What to know: A few hours after taking misoprostol, bleeding and cramping usually begin. A surgical treatment might be required if bleeding does not begin or if there is still pregnant tissue in the uterus; this occurs in roughly one in ten women who use both medications and one in four people who use misoprostol alone.

Follow a process. The cervix is enlarged (dilated) during a dilation and curettage (D&C) procedure so that tools can be put into the uterus to remove the pregnant tissue. This process has a success rate of around 99%.

What to know: This is the most secure course of action if there are life-threatening bleeding or infection symptoms. A surgery centre or operating room is normally where this technique is carried out. It is sometimes made available in a doctor's office.

With your doctor, you should discuss the safest and best course of action if you miscarry during the second trimester of pregnancy (after 13 weeks). Second-trimester miscarriages typically necessitate surgery and cannot be treated at home.
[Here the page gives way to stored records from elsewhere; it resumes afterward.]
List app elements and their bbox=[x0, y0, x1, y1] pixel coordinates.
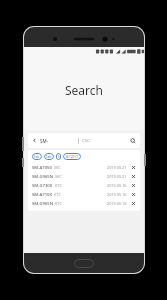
staticText: 2019.05.21 bbox=[107, 165, 127, 170]
button[interactable]: SM-G730X bbox=[32, 181, 136, 190]
staticText: S bbox=[58, 155, 60, 159]
button[interactable]: Back bbox=[28, 133, 140, 148]
staticText: SM- bbox=[40, 138, 49, 144]
button[interactable]: SM-G965N bbox=[32, 199, 136, 208]
button[interactable]: Home bbox=[74, 259, 94, 268]
button[interactable]: Tab bbox=[44, 153, 54, 160]
button[interactable]: Tab bbox=[32, 153, 42, 160]
staticText: SM-A7050 bbox=[32, 165, 52, 171]
staticText: 2019.05.16 bbox=[107, 192, 127, 197]
other: Search bbox=[130, 138, 136, 144]
button[interactable]: Remove SM-A710X bbox=[131, 192, 136, 197]
button[interactable]: SM-A710X bbox=[32, 190, 136, 199]
staticText: SM-G730X bbox=[32, 183, 53, 189]
button[interactable]: SM-G965N bbox=[32, 172, 136, 181]
button[interactable]: Remove SM-G965N bbox=[131, 201, 136, 206]
staticText: 2019.05.16 bbox=[107, 183, 127, 188]
button[interactable]: Remove SM-G965N bbox=[131, 174, 136, 179]
staticText: SM-A710X bbox=[32, 192, 52, 198]
staticText: Tab bbox=[46, 155, 52, 159]
button[interactable]: S bbox=[56, 153, 61, 160]
staticText: A7 2017 bbox=[66, 155, 78, 159]
staticText: KTC bbox=[55, 183, 62, 188]
button[interactable]: Remove SM-A7050 bbox=[131, 165, 136, 170]
staticText: KTC bbox=[55, 201, 62, 206]
staticText: 2019.05.16 bbox=[107, 201, 127, 206]
button[interactable]: Remove SM-G730X bbox=[131, 183, 136, 188]
button[interactable]: SM-A7050 bbox=[32, 163, 136, 172]
staticText: KTC bbox=[54, 192, 61, 197]
staticText: CSC bbox=[82, 138, 90, 144]
staticText: SKC bbox=[55, 174, 62, 179]
staticText: SM-G965N bbox=[32, 201, 53, 207]
button[interactable]: A7 2017 bbox=[63, 153, 81, 160]
staticText: SM-G965N bbox=[32, 174, 53, 180]
staticText: 2019.05.21 bbox=[107, 174, 127, 179]
staticText: SKC bbox=[54, 165, 61, 170]
staticText: Tab bbox=[34, 155, 40, 159]
other: Back bbox=[32, 138, 37, 143]
staticText: Search bbox=[65, 82, 103, 98]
Red flags: When to seek assistance after a miscarriage
When a pregnancy is 13 weeks old: If you feel, or suspect that you may be experiencing, any of the following:

Strong stomach discomfort that is not alleviated by over-the-counter painkillers such as acetaminophen (Tylenol) or ibuprofen (Motrin, Advil), or profuse bleeding accompanied with fainting, dizziness, or a temperature exceeding 100.4°F. Ibuprofen is safe to consume if a miscarriage has been confirmed, but it is not advised throughout pregnancy.
13 weeks into a pregnancy: If you feel, or suspect that you may be experiencing, any of the following:

any of the signs listed above
fluid leaking (your water may have burst, for example).
severe (contraction-like) back or abdominal pain.
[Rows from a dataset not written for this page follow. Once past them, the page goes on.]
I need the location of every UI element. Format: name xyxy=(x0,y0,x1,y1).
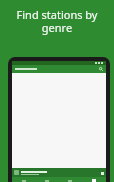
button[interactable]: Search xyxy=(98,66,104,72)
button[interactable]: Tab xyxy=(58,177,82,182)
button[interactable]: Search xyxy=(12,65,106,73)
staticText: Find stations by genre xyxy=(10,7,104,35)
button[interactable]: Play xyxy=(100,171,104,175)
button[interactable]: Play xyxy=(12,168,106,177)
button[interactable]: Tab xyxy=(35,177,58,182)
button[interactable]: Tab xyxy=(12,177,35,182)
button[interactable]: Selected tab xyxy=(82,177,106,182)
How has miscarriage care changed?
Unfortunately, political meddling has significantly impacted the provision of secure, efficient miscarriage treatment.

A method for treating miscarriage in the second trimester has been outlawed in some places. Dilation and evacuation, or D&E, is the process of removing pregnancy tissue through the cervix without cutting the skin. When a miscarriage is complicated by excessive bleeding or infection, a D&E may be necessary to save a life.
 
Access to a secure, effective medication authorised for miscarriage care is directly hampered by federal and state lawsuits, as well as legislation that prohibits or seeks to prohibit the use of mifepristone for abortion treatment. Nationwide miscarriage care may be impacted by this.
 
Many laws and court cases that restrict how miscarriage care is provided allow an exception in order to preserve the life of a patient who is pregnant. It is challenging to guarantee that people will obtain rapid care in life-threatening situations due to the possibility that miscarriage problems may arise unexpectedly and swiftly escalate.
 
There are fewer doctors prepared to provide a full range of miscarriage care techniques in states that restrict or outlaw abortion. Additionally, medical students and resident doctors in training as clinicians would never learn how to carry out an operation that could save a life.

The ability of physicians and nurses to deliver the best miscarriage care may ultimately be hampered by laws or judicial decisions that forbid or restrict the provision of abortion care. We can assist by urging our legislators to refrain from passing legislation that restricts access to reproductive health care, such as those that ban certain drugs and treatments for abortion and miscarriage care.